TASK DETAILS —
Repeat each entry as written, dropping any picture you find.

[Collected data]
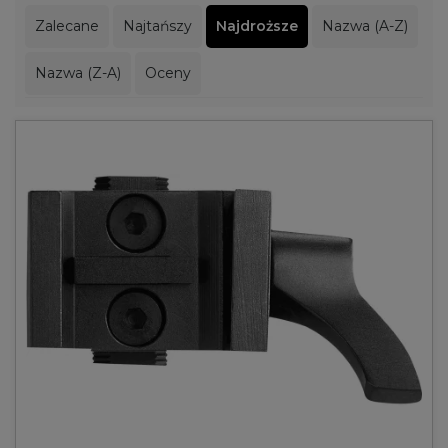
Zalecane
Najtańszy
Najdroższe
Nazwa (A-Z)
Nazwa (Z-A)
Oceny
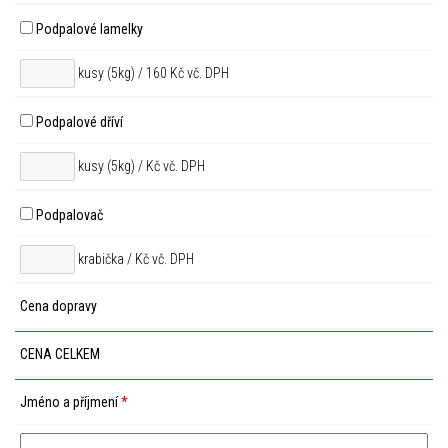
Podpalové lamelky
kusy (5kg) / 160 Kč vč. DPH
Podpalové dříví
kusy (5kg) /
Kč vč. DPH
Podpalovač
krabička /
Kč vč. DPH
Cena dopravy
CENA CELKEM
Jméno a příjmení
*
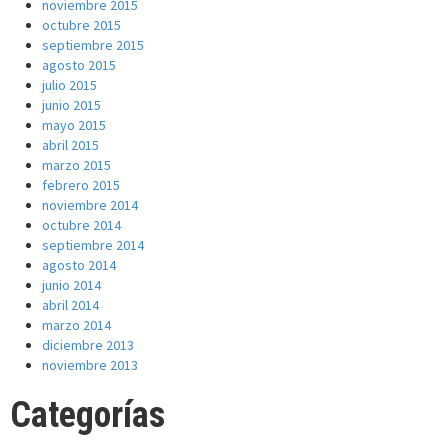
noviembre 2015
octubre 2015
septiembre 2015
agosto 2015
julio 2015
junio 2015
mayo 2015
abril 2015
marzo 2015
febrero 2015
noviembre 2014
octubre 2014
septiembre 2014
agosto 2014
junio 2014
abril 2014
marzo 2014
diciembre 2013
noviembre 2013
Categorías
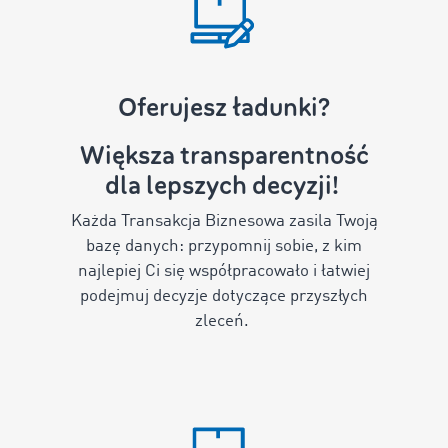
Oferujesz ładunki?
Większa transparentność
dla lepszych decyzji!
Każda Transakcja Biznesowa zasila Twoją
bazę danych: przypomnij sobie, z kim
najlepiej Ci się współpracowało i łatwiej
podejmuj decyzje dotyczące przyszłych
zleceń.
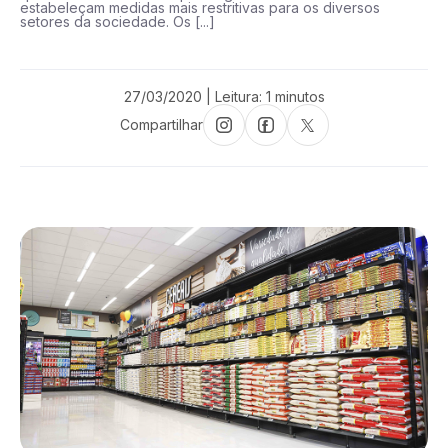
estabeleçam medidas mais restritivas para os diversos
setores da sociedade. Os [...]
27/03/2020 | Leitura: 1 minutos
Compartilhar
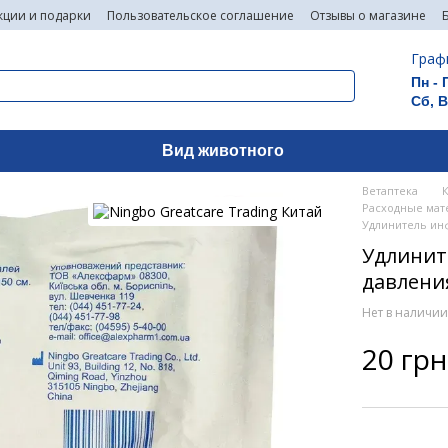
кции и подарки
Пользовательское соглашение
Отзывы о магазине
Граф
Пн - 
Сб, 
Вид животного
Ветаптека
Расходные мате
Удлинитель ин
Удлинит
давления
Нет в наличи
20 грн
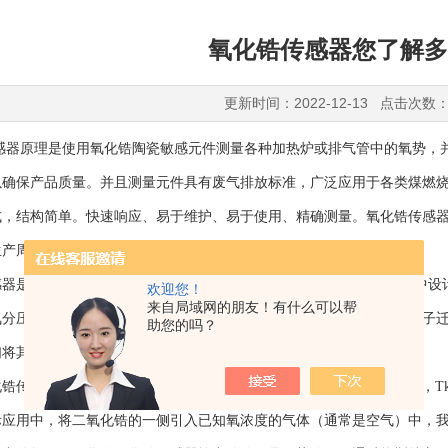
氧化锆传感器您了解多
更新时间：2022-12-13 点击次数：
原理是使用氧化锆陶瓷敏感元件测量各种加热炉或排气管中的氧势，并
以确保产品质量。并且测量元件具有废气排放标准，广泛应用于各类煤燃
式，结构简单。快速响应、易于维护、易于使用、精确测量。氧化锆传感
生产周期并节省能源。
是使用稳定的氧化锆陶瓷的氧离子传导特性在650℃或更高的环境中设
欢迎您！
来自局域网的朋友！有什么可以帮
氧分压（即氧浓度），则氧化锆陶瓷内部会发生一系列反应，并且氧离子
助您的吗？
们将其称为氧势。
感器遵循能斯特方程：其中E是氧化锆传感器输出的氧势（mv），Tk是
际应用中，将二氧化锆的一侧引入已知氧浓度的气体（通常是空气）中，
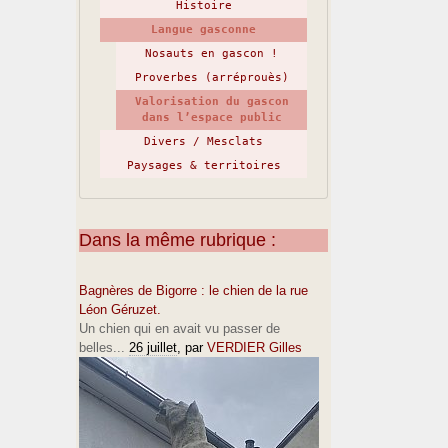
Histoire
Langue gasconne
Nosauts en gascon !
Proverbes (arréprouès)
Valorisation du gascon
dans l’espace public
Divers / Mesclats
Paysages & territoires
Dans la même rubrique :
Bagnères de Bigorre : le chien de la rue
Léon Géruzet.
Un chien qui en avait vu passer de
belles...
26 juillet
, par
VERDIER Gilles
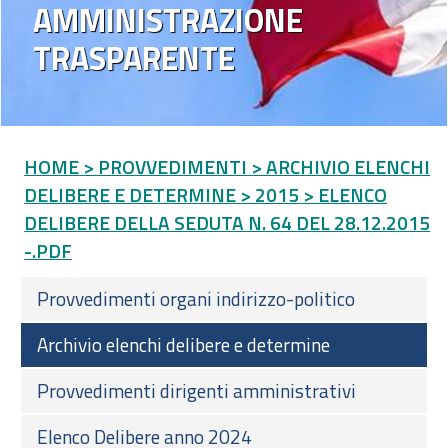
AMMINISTRAZIONE
TRASPARENTE
HOME
> PROVVEDIMENTI
> ARCHIVIO ELENCHI
DELIBERE E DETERMINE
> 2015
> ELENCO
DELIBERE DELLA SEDUTA N. 64 DEL 28.12.2015
-.PDF
Provvedimenti organi indirizzo-politico
Archivio elenchi delibere e determine
Provvedimenti dirigenti amministrativi
Elenco Delibere anno 2024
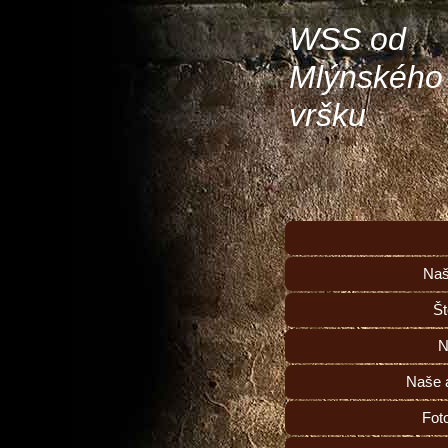
WSS od
Mlýnského
vršku
Naš
Št
N
Naše a
Fot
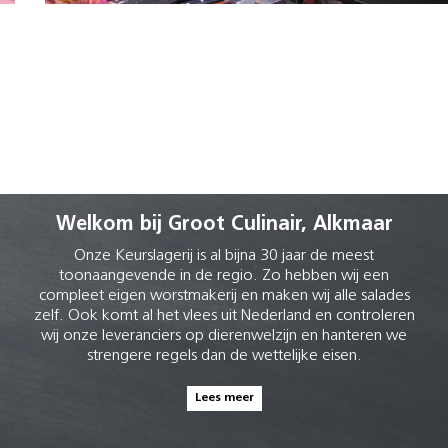
Welkom bij Groot Culinair, Alkmaar
Onze Keurslagerij is al bijna 30 jaar de meest
toonaangevende in de regio. Zo hebben wij een
compleet eigen worstmakerij en maken wij alle salades
zelf. Ook komt al het vlees uit Nederland en controleren
wij onze leveranciers op dierenwelzijn en hanteren we
strengere regels dan de wettelijke eisen.
Lees meer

RESPONSE —
Zalecane
Najtańszy
Najdroższe
Nazwa (A-Z)
Nazwa (Z-A)
Oceny
Podpalové lamelky
kusy (5kg) / 160 Kč vč. DPH
Podpalové dříví
kusy (5kg) /
Kč vč. DPH
Podpalovač
krabička /
Kč vč. DPH
Cena dopravy
CENA CELKEM
Jméno a příjmení
*
noviembre 2015
octubre 2015
septiembre 2015
agosto 2015
julio 2015
junio 2015
mayo 2015
abril 2015
marzo 2015
febrero 2015
noviembre 2014
octubre 2014
septiembre 2014
agosto 2014
junio 2014
abril 2014
marzo 2014
diciembre 2013
noviembre 2013
Categorías
Oferujesz ładunki?
Większa transparentność
dla lepszych decyzji!
Każda Transakcja Biznesowa zasila Twoją
bazę danych: przypomnij sobie, z kim
najlepiej Ci się współpracowało i łatwiej
podejmuj decyzje dotyczące przyszłych
zleceń.
estabeleçam medidas mais restritivas para os diversos
setores da sociedade. Os [...]
27/03/2020 | Leitura: 1 minutos
Compartilhar
кции и подарки
Пользовательское соглашение
Отзывы о магазине
Граф
Пн - 
Сб, 
Вид животного
Ветаптека
Расходные мате
Удлинитель ин
Удлинит
давления
Нет в наличи
20 грн
氧化锆传感器您了解多
更新时间：2022-12-13 点击次数：
原理是使用氧化锆陶瓷敏感元件测量各种加热炉或排气管中的氧势，并
以确保产品质量。并且测量元件具有废气排放标准，广泛应用于各类煤燃
式，结构简单。快速响应、易于维护、易于使用、精确测量。氧化锆传感
生产周期并节省能源。
是使用稳定的氧化锆陶瓷的氧离子传导特性在650℃或更高的环境中设
欢迎您！
来自局域网的朋友！有什么可以帮
氧分压（即氧浓度），则氧化锆陶瓷内部会发生一系列反应，并且氧离子
助您的吗？
们将其称为氧势。
感器遵循能斯特方程：其中E是氧化锆传感器输出的氧势（mv），Tk是
际应用中，将二氧化锆的一侧引入已知氧浓度的气体（通常是空气）中，
Histoire
Langue gasconne
Nosauts en gascon !
Proverbes (arréprouès)
Valorisation du gascon
dans l’espace public
Divers / Mesclats
Paysages & territoires
Dans la même rubrique :
Bagnères de Bigorre : le chien de la rue
Léon Géruzet.
Un chien qui en avait vu passer de
belles...
26 juillet
, par
VERDIER Gilles
AMMINISTRAZIONE
TRASPARENTE
HOME
> PROVVEDIMENTI
> ARCHIVIO ELENCHI
DELIBERE E DETERMINE
> 2015
> ELENCO
DELIBERE DELLA SEDUTA N. 64 DEL 28.12.2015
-.PDF
Provvedimenti organi indirizzo-politico
Archivio elenchi delibere e determine
Provvedimenti dirigenti amministrativi
Elenco Delibere anno 2024
WSS od
Mlýnského
vršku
Naš
Št
N
Naše a
Fot
Welkom bij Groot Culinair, Alkmaar
Onze Keurslagerij is al bijna 30 jaar de meest
toonaangevende in de regio. Zo hebben wij een
compleet eigen worstmakerij en maken wij alle salades
zelf. Ook komt al het vlees uit Nederland en controleren
wij onze leveranciers op dierenwelzijn en hanteren we
strengere regels dan de wettelijke eisen.
Lees meer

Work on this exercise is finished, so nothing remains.